Sewing for a new generation
They enjoy the freedom a sewing machine gives them to re-shape clothes, DeFusco said. And she loves making custom clothes for individual people. She loves to talk with someone as she’s making clothing for them, and talk about what they need and want it to become.
“Where else would you be able to get this done?” she said.
She finds it powerful, exchanging ideas and making someone’s vision come to life. She recalls a friend close on seven feet tall who has a hard time finding anything large enough to wear. She made him a pullover, and he loved it — and asked her to make him two more. He liked them not only for the size and fit, but for their fiber and color, shape and style.
“It’s clothing that expresses him,” she said.
Casteel sees sewing coming back widely among their generation, as a skill and as an artform.
“The sewing community is so talented,” he said, “not just locally but on Instagram and in the internet — you can see things you won’t believe.
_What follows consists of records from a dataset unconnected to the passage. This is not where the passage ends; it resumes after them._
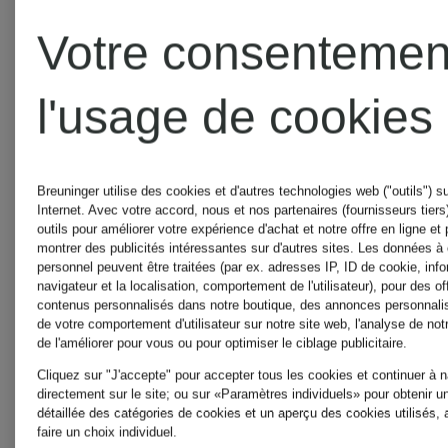
Votre consentemen
AQUANOVA
l'usage de cookies
Breuninger utilise des cookies et d'autres technologies web ("outils") su
AQUAZZURA
Internet. Avec votre accord, nous et nos partenaires (fournisseurs tiers)
outils pour améliorer votre expérience d'achat et notre offre en ligne et
montrer des publicités intéressantes sur d'autres sites. Les données à
personnel peuvent être traitées (par ex. adresses IP, ID de cookie, info
AQUAZZURA
navigateur et la localisation, comportement de l'utilisateur), pour des of
contenus personnalisés dans notre boutique, des annonces personnali
de votre comportement d'utilisateur sur notre site web, l'analyse de not
CASA
de l'améliorer pour vous ou pour optimiser le ciblage publicitaire.
Cliquez sur "J'accepte" pour accepter tous les cookies et continuer à 
directement sur le site; ou sur «Paramètres individuels» pour obtenir u
détaillée des catégories de cookies et un aperçu des cookies utilisés, 
ARAKII
faire un choix individuel.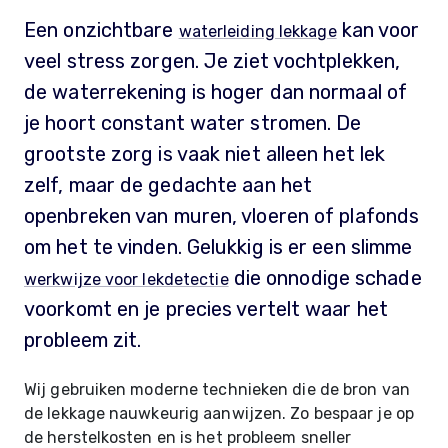
Een onzichtbare
kan voor
waterleiding lekkage
veel stress zorgen. Je ziet vochtplekken,
de waterrekening is hoger dan normaal of
je hoort constant water stromen. De
grootste zorg is vaak niet alleen het lek
zelf, maar de gedachte aan het
openbreken van muren, vloeren of plafonds
om het te vinden. Gelukkig is er een slimme
die onnodige schade
werkwijze voor lekdetectie
voorkomt en je precies vertelt waar het
probleem zit.
Wij gebruiken moderne technieken die de bron van
de lekkage nauwkeurig aanwijzen. Zo bespaar je op
de herstelkosten en is het probleem sneller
People will make jeans from scratch, and they’re actually one of the hardest things to make.”
‘The sewing community is so talented, not just locally but on Instagram and in the internet — you can see things you won’t believe.’ — Andrew Casteel
Closely fitted and sleek pants are a challenge, he said, made from stiff denim and cut to fit cleanly, with their metal rivets and zippers, and he has seen amateurs sewing from home who make it look easy.
DeFusco enjoys their skill, but she isn’t out to make clothing that looks like a designer model. She wants something more original in her hands.
“I want something to look handmade,” she said. “I want someone to look at it and say wow, this looks special or different. No shade to people who make something with precision, because it’s impeccable, but being sustainable isn’t perfect — it’s a matter of doing our best.”
Kirby agreed as he thought of artists he admires, the improvisational brilliance of a Basquiat painting or a DJ remixing music.
“It’s why avant garde art is the best,” he said. “It looks so unfinished, and yeah, that’s what I intended. It’s a strike of emotion.”